De esta manera, ubicados ya en los albores de un mes de
octubre llamado de una u otra manera a ceder su propia esencia en aras de la
constatación de los personajes, sus obras, y las consecuciones que por acción
de lo uno o de lo otro, acontecieron en ese otro octubre del que se conmemoran
ahora cien años; no hace sino generar una suerte de contradicción, una forma de
desasosiego, las cuales eran del todo impensables hace ahora algo menos de un
año, cuando a principios de 2017 nada ni nadie hacía en realidad presagiar que
un grado de crispación como el que nos embarga fuera capaz de impregnarlo todo
hasta el punto de hacerse explícito no ya en cada palabra que se pronuncia,
sino más bien incluso en el espacio metafísico que cada silencio explicita a la
hora de no refrendar alfo por medio de la opinión que se supone ha de ser
dicha, que se espera sea pronunciada.
Palabras, silencios, opiniones…Múltiples son los ejemplos a
lo largo de la Historia llamados a demostrar hasta qué punto así han comenzado
algunos de los destinados a ser los periplos más oscuros que el Hombre es capaz
de recordar.
Y en todos ellos, la contradicción.
Contradicciones en unos casos aparentes, como la que se da
cuando según algunos no tiene sentido
que, como en el caso de Dimitri Shostakóvich, un niño que lo tiene todo se
muestre tan feliz por el triunfo del alzamiento contra el Zar. Contradicciones
reales e indiscutibles, como las que se dan cuando en enero de 1936 la falta de
aprobación de una obra, manifestada primero mediante la ausencia de aplauso, y
reforzada después mediante la publicación de una crítica feroz en el Diario
Pravda, puedan someter a un hombre a una presión que se traduzca en la
consideración formal del suicidio como única vía.
Tiempos feroces son, sin duda, los destinados a contener la
vida y obra de uno de los llamados a ser, sin duda, grandes protagonistas del
pasado Siglo XX. No se trata en este caso de una frase hecha, no supone en
absoluto, una exageración, pues si en sí misma la vida de Dimitri Shostakóvich
se convierte en una pieza imprescindible si se desea comprender el espectro de
desarrollo del ya superado siglo, su obra, o más concretamente lo que ésta
significa dentro del desaforado caos en el que para entonces se ha tornado la cultura de la Rusia post-revolucionaria resulta
inherentemente imprescindible.
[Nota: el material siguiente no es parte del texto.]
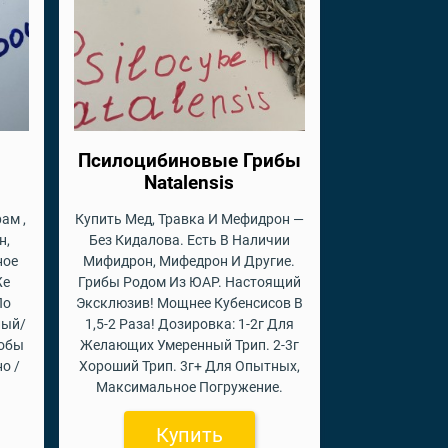
Псилоцибиновые Грибы
Natalensis
ам ,
Купить Мед, Травка И Мефидрон —
н,
Без Кидалова. Есть В Наличии
ное
Мифидрон, Мифедрон И Другие.
Же
Грибы Родом Из ЮАР. Настоящий
По
Эксклюзив! Мощнее Кубенсисов В
лый/
1,5-2 Раза! Дозировка: 1-2г Для
обы
Желающих Умеренный Трип. 2-3г
о /
Хороший Трип. 3г+ Для Опытных,
Максимальное Погружение.
Купить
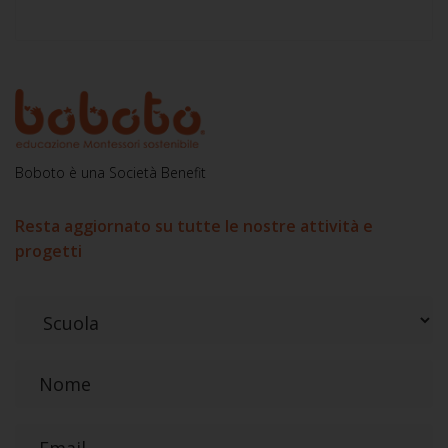
Boboto è una Società Benefit
Resta aggiornato su tutte le nostre attività e
progetti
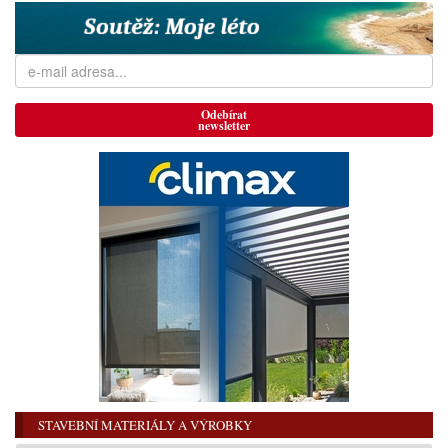
Odebírat
newsletter
STAVEBNÍ MATERIÁLY A VÝROBKY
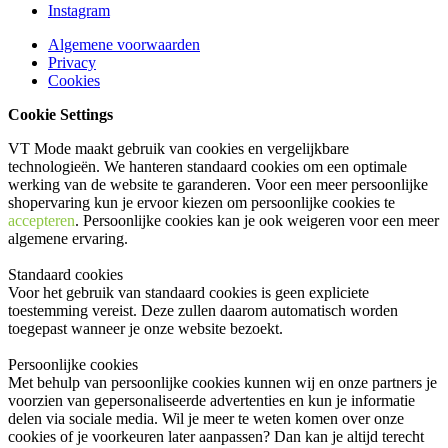
Instagram
Algemene voorwaarden
Privacy
Cookies
Cookie Settings
VT Mode maakt gebruik van cookies en vergelijkbare
technologieën. We hanteren standaard cookies om een optimale
werking van de website te garanderen. Voor een meer persoonlijke
shopervaring kun je ervoor kiezen om persoonlijke cookies te
accepteren
. Persoonlijke cookies kan je ook
weigeren
voor een meer
algemene ervaring.
Standaard cookies
Voor het gebruik van standaard cookies is geen expliciete
toestemming vereist. Deze zullen daarom automatisch worden
toegepast wanneer je onze website bezoekt.
Persoonlijke cookies
Met behulp van persoonlijke cookies kunnen wij en onze partners je
voorzien van gepersonaliseerde advertenties en kun je informatie
delen via sociale media. Wil je meer te weten komen over onze
cookies of je voorkeuren later aanpassen? Dan kan je altijd terecht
Con todas las connotaciones de aplicación
posterior que resultan de obligado cumplimiento una vez llevamos a cabo las
traslaciones destinadas a conmemorar el efecto por el que la cultura, y m muy
especialmente la música, se erigen en el patrón más eficaz al emprender la
inconmensurable labor de hacer comprensible al Hombre para el propio Hombre,
máxime cuando las diferencias que el tiempo imprime entre ellos amenazan con
elevar un muro tan alto, que hace imposible tal acción para cualquier otra
disciplina.
Por eso, y sin el menor ánimo de infundir una tesitura que a
cambio de aportar sosiego, compre éste a cambio de superficialidad;
consideramos ya llegado el momento de expresar el argumento llamado a tornar en
casi evidente la suerte de expresiones aparentemente incoherentes en las que
parece, se ha tornado nuestra actual reflexión. “Stalin murió el 5 de marzo de 1953” .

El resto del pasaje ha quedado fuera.